26. The injection therapy into the urinary tract organ cavity according to claim 23, wherein the inside of the urinary tract organ cavity is an inside of an upper urinary tract and an inside of a bladder.

27. The injection therapy into the urinary tract organ cavity according to claim 23, using enhancement of sugar uptake into cancer cells of the urinary tract organ by D-allose.

28. The injection therapy into the urinary tract organ cavity according to claim 23, wherein the solution contains D-allose as the active component in an effective amount.

29. The injection therapy into the urinary tract organ cavity according to claim 23, wherein the solution contains D-allose together with a pharmaceutically acceptable diluent or a pharmaceutically acceptable carrier.

30. The injection therapy into the urinary tract organ cavity according to claim 23, wherein the solution further contains one or more antiproliferative agents.

31. The injection therapy into the urinary tract organ cavity according to claim 23, wherein D-allose is associated with a drug for enhancing uptake into cancer cells of the urinary tract organ.

32. The injection therapy into the urinary tract organ cavity according to claim 31, wherein the drug includes an anticancer agent.

33. The injection therapy into the urinary tract organ cavity according to claim 31, wherein D-allose and the drug are associated directly or covalently through a linker.

34. The injection therapy into the urinary tract organ cavity according to claim 31, wherein the drug is a radioisotope, an enzyme, a prodrug-activating enzyme, a radiosensitizer, an iRNA, an alkylating agent, a purine antagonist, a pyrimidine antagonist, a plant alkaloid, an intercalating antibiotic, an antimetabolite, an aromatase inhibitor, a mitotic inhibitor, a growth factor inhibitor, a cell cycle inhibitor, or a topoisomerase inhibitor.

35. The injection therapy into the urinary tract organ cavity according to claim 30, wherein at least one of the antiproliferative agents is an anthracycline.

36. The injection therapy into the urinary tract organ cavity according to claim 35, wherein the anthracycline is selected from the group consisting of doxorubicin, epirubicin, daunorubicin, aclarubicin, idarubicin, pirarubicin, annamycin, methoxymorpholinodoxorubicin, cyanomorpholinyldoxorubicin, valrubicin (N-trifluoroacetyladriamycin-14-valerate), and mitoxantrone.

37. The injection therapy into the urinary tract organ cavity according to claim 35, wherein the anthracycline is selected from the group consisting of valrubicin, doxorubicin, and epirubicin.

38. The injection therapy into the urinary tract organ cavity according to claim 35, wherein the anthracycline is epirubicin.

39. The injection therapy into the urinary tract organ cavity according to claim 27, wherein the cancer of the urinary tract organ is non-muscle invasive urothelial cancer.

40. The injection therapy into the urinary tract organ cavity according to claim 27, wherein the cancer of the urinary tract organ is renal pelvic cancer, ureter cancer, bladder cancer, or ureteral cancer.
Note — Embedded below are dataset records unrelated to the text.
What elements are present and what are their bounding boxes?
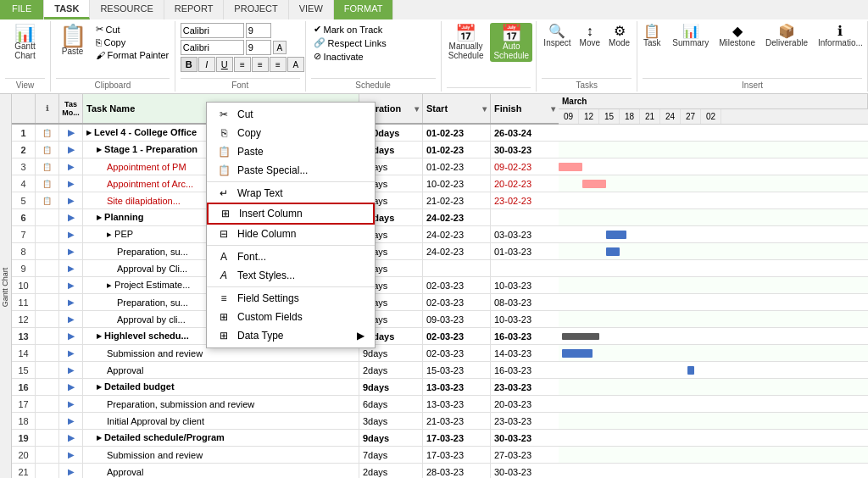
gantt-chart-button[interactable]: 📊 GanttChart: [11, 23, 39, 62]
tab-view[interactable]: VIEW: [289, 0, 334, 19]
font-size-input[interactable]: [246, 23, 271, 38]
row-mode: ▶: [59, 125, 83, 141]
table-row[interactable]: 17 ▶ Preparation, submission and review …: [12, 396, 559, 413]
row-finish: 30-03-23: [491, 142, 559, 158]
row-number: 20: [12, 447, 36, 463]
tab-file[interactable]: FILE: [0, 0, 44, 19]
row-number: 21: [12, 464, 36, 478]
group-view-label: View: [5, 78, 45, 90]
clear-format-button[interactable]: A: [273, 41, 287, 54]
mode-button[interactable]: ⚙ Mode: [605, 23, 633, 49]
ctx-cut[interactable]: ✂ Cut: [207, 105, 375, 124]
ctx-paste[interactable]: 📋 Paste: [207, 142, 375, 161]
ctx-wrap-text[interactable]: ↵ Wrap Text: [207, 184, 375, 203]
tab-report[interactable]: REPORT: [164, 0, 225, 19]
ctx-cut-label: Cut: [237, 108, 253, 120]
ctx-text-styles[interactable]: A Text Styles...: [207, 266, 375, 285]
move-button[interactable]: ↕ Move: [576, 23, 604, 49]
paste-button[interactable]: 📋 Paste: [54, 23, 92, 58]
row-start: 24-02-23: [423, 243, 491, 259]
font-size-input2[interactable]: [246, 40, 271, 55]
ctx-insert-col-label: Insert Column: [239, 208, 303, 220]
ctx-paste-special-icon: 📋: [217, 164, 231, 176]
group-schedule-label: Schedule: [311, 78, 436, 90]
gantt-bar: [562, 333, 599, 340]
row-start: 02-03-23: [423, 328, 491, 344]
row-finish: 30-03-23: [491, 430, 559, 446]
ctx-paste-icon: 📋: [217, 146, 231, 158]
information-button[interactable]: ℹ Informatio...: [815, 23, 866, 49]
ctx-copy[interactable]: ⎘ Copy: [207, 124, 375, 142]
copy-label: Copy: [104, 37, 126, 47]
row-info: [36, 243, 59, 259]
ctx-paste-special[interactable]: 📋 Paste Special...: [207, 161, 375, 180]
table-row[interactable]: 16 ▶ ▸ Detailed budget 9days 13-03-23 23…: [12, 379, 559, 396]
row-finish: 16-03-23: [491, 362, 559, 378]
row-start: 09-03-23: [423, 311, 491, 327]
font-name-input2[interactable]: [181, 40, 244, 55]
row-finish: 23-03-23: [491, 413, 559, 429]
italic-button[interactable]: I: [198, 57, 215, 72]
manually-schedule-button[interactable]: 📅 ManuallySchedule: [445, 23, 487, 62]
task-label: Task: [643, 38, 661, 47]
row-finish: [491, 209, 559, 225]
row-number: 2: [12, 142, 36, 158]
row-number: 14: [12, 345, 36, 361]
gantt-day-18: 18: [620, 109, 640, 124]
deliverable-button[interactable]: 📦 Deliverable: [762, 23, 811, 49]
tab-task[interactable]: TASK: [44, 0, 90, 19]
table-row[interactable]: 18 ▶ Initial Approval by client 3days 21…: [12, 413, 559, 430]
copy-button[interactable]: ⎘ Copy: [93, 36, 172, 48]
row-finish: 10-03-23: [491, 277, 559, 293]
respect-links-button[interactable]: 🔗 Respect Links: [311, 36, 389, 49]
gantt-bar-row: [559, 447, 868, 464]
inspect-icon: 🔍: [548, 25, 565, 38]
milestone-button[interactable]: ◆ Milestone: [715, 23, 759, 49]
gantt-month-row: March: [559, 94, 868, 109]
row-info: [36, 379, 59, 395]
table-row[interactable]: 15 ▶ Approval 2days 15-03-23 16-03-23: [12, 362, 559, 379]
gantt-bar: [687, 366, 694, 375]
ctx-font-icon: A: [217, 251, 231, 263]
table-row[interactable]: 21 ▶ Approval 2days 28-03-23 30-03-23: [12, 464, 559, 478]
row-start: 17-03-23: [423, 447, 491, 463]
summary-button[interactable]: 📊 Summary: [669, 23, 712, 49]
gantt-bar-row: [559, 226, 868, 243]
tab-resource[interactable]: RESOURCE: [90, 0, 164, 19]
tab-project[interactable]: PROJECT: [224, 0, 288, 19]
milestone-label: Milestone: [719, 38, 755, 47]
ctx-hide-column[interactable]: ⊟ Hide Column: [207, 225, 375, 243]
row-finish: 01-03-23: [491, 243, 559, 259]
align-right-button[interactable]: ≡: [270, 57, 287, 72]
align-center-button[interactable]: ≡: [252, 57, 269, 72]
bold-button[interactable]: B: [181, 57, 198, 72]
underline-button[interactable]: U: [216, 57, 233, 72]
task-name-header-text: Task Name: [86, 103, 135, 114]
inactivate-button[interactable]: ⊘ Inactivate: [311, 50, 366, 63]
auto-schedule-button[interactable]: 📅 AutoSchedule: [490, 23, 532, 62]
task-button[interactable]: 📋 Task: [638, 23, 665, 49]
format-painter-button[interactable]: 🖌 Format Painter: [93, 49, 172, 61]
table-row[interactable]: 20 ▶ Submission and review 7days 17-03-2…: [12, 447, 559, 464]
inspect-button[interactable]: 🔍 Inspect: [540, 23, 574, 49]
ctx-custom-fields[interactable]: ⊞ Custom Fields: [207, 308, 375, 326]
highlight-button[interactable]: A: [287, 57, 304, 72]
mark-on-track-button[interactable]: ✔ Mark on Track: [311, 23, 386, 36]
mode-label: Mode: [609, 38, 630, 47]
row-start: 21-03-23: [423, 413, 491, 429]
deliverable-icon: 📦: [778, 25, 795, 38]
cut-button[interactable]: ✂ Cut: [93, 23, 172, 36]
font-name-input[interactable]: [181, 23, 244, 38]
row-duration: 9days: [359, 430, 423, 446]
ctx-insert-column[interactable]: ⊞ Insert Column: [207, 203, 375, 225]
ctx-field-settings[interactable]: ≡ Field Settings: [207, 289, 375, 308]
align-left-button[interactable]: ≡: [234, 57, 251, 72]
ctx-data-type[interactable]: ⊞ Data Type ▶: [207, 326, 375, 345]
row-mode: ▶: [59, 226, 83, 242]
move-label: Move: [580, 38, 600, 47]
tab-format[interactable]: FORMAT: [334, 0, 394, 19]
start-header-text: Start: [426, 103, 448, 114]
ctx-font[interactable]: A Font...: [207, 247, 375, 266]
row-mode: ▶: [59, 294, 83, 310]
table-row[interactable]: 19 ▶ ▸ Detailed schedule/Program 9days 1…: [12, 430, 559, 447]
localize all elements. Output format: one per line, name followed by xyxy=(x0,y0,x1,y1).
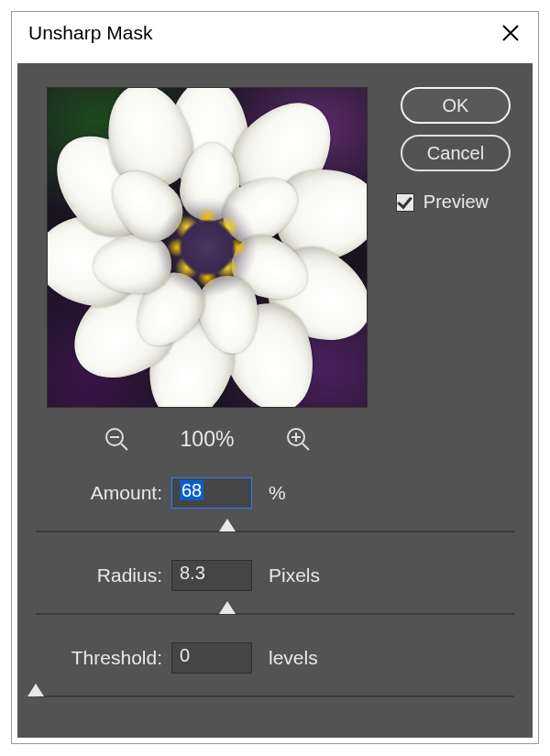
amount-unit: % xyxy=(252,482,286,504)
dialog-window: Unsharp Mask xyxy=(11,11,539,744)
amount-slider-thumb[interactable] xyxy=(219,519,236,531)
preview-checkbox[interactable] xyxy=(396,193,414,212)
threshold-label: Threshold: xyxy=(17,647,171,669)
threshold-slider-thumb[interactable] xyxy=(28,684,44,696)
threshold-input[interactable]: 0 xyxy=(171,642,252,674)
svg-line-4 xyxy=(302,444,309,450)
threshold-slider[interactable] xyxy=(36,696,514,697)
ok-button[interactable]: OK xyxy=(401,87,511,124)
amount-input[interactable]: 68 xyxy=(171,477,252,509)
cancel-button[interactable]: Cancel xyxy=(401,135,511,171)
dialog-body: 100% OK Cancel Preview Amount: 68 % xyxy=(17,63,533,738)
dialog-title: Unsharp Mask xyxy=(28,22,152,44)
svg-marker-7 xyxy=(219,519,236,531)
threshold-row: Threshold: 0 levels xyxy=(17,642,533,674)
radius-unit: Pixels xyxy=(252,564,320,586)
zoom-out-icon[interactable] xyxy=(104,426,129,452)
zoom-in-icon[interactable] xyxy=(285,426,311,452)
svg-marker-8 xyxy=(219,601,236,614)
preview-content xyxy=(48,88,367,407)
preview-checkbox-label: Preview xyxy=(424,192,489,213)
amount-row: Amount: 68 % xyxy=(17,477,533,509)
radius-input[interactable]: 8.3 xyxy=(171,560,252,591)
close-icon[interactable] xyxy=(500,22,522,44)
radius-slider[interactable] xyxy=(36,613,514,615)
zoom-level: 100% xyxy=(181,427,235,452)
ok-button-label: OK xyxy=(443,95,469,116)
preview-checkbox-row: Preview xyxy=(396,192,489,213)
radius-row: Radius: 8.3 Pixels xyxy=(17,560,533,591)
amount-slider[interactable] xyxy=(36,531,514,532)
svg-marker-9 xyxy=(28,684,44,696)
preview-image[interactable] xyxy=(47,87,368,408)
radius-label: Radius: xyxy=(17,564,171,586)
threshold-unit: levels xyxy=(252,647,318,669)
amount-label: Amount: xyxy=(17,482,171,504)
titlebar[interactable]: Unsharp Mask xyxy=(12,12,538,54)
radius-slider-thumb[interactable] xyxy=(219,601,236,614)
cancel-button-label: Cancel xyxy=(427,143,484,164)
svg-line-1 xyxy=(121,444,127,450)
zoom-controls: 100% xyxy=(47,421,368,457)
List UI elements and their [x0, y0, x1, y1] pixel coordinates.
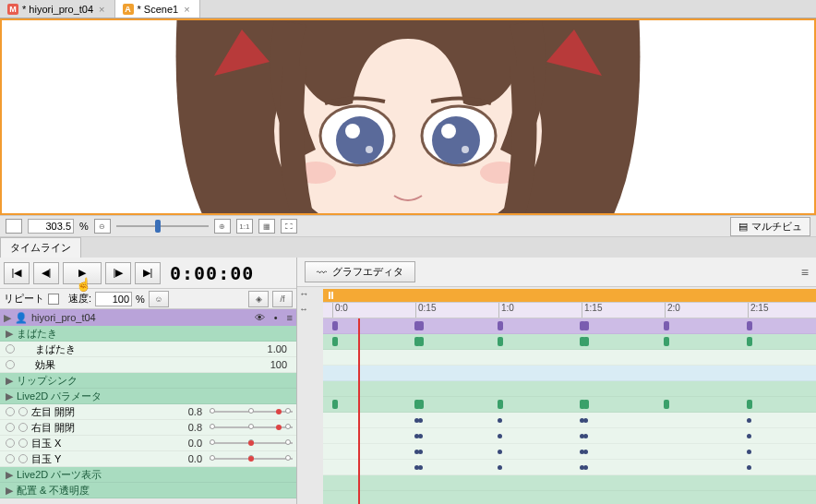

41. The injection therapy into the urinary tract organ cavity according to claim 23, wherein the solution comprising D-allose as an active component for selective uptake of D-allose into cancer cells and for activation of cancer cell mitochondria is a pharmaceutical composition for prevention or treatment of urinary tract organ cancer.

42. The injection therapy into the urinary tract organ cavity according to claim 41, wherein the solution comprising D-allose as an active component for selective uptake of D-allose into cancer cells and for activation of cancer cell mitochondria is the pharmaceutical composition for prevention or treatment of urinary tract organ cancer, and is provided as a kit comprising:

a package insert indicating that the pharmaceutical composition is injected into the urinary tract organ cavity of a patient requiring prevention or treatment of urinary tract organ cancer, and accordingly the urinary tract organ cancer of the patient is prevented or treated.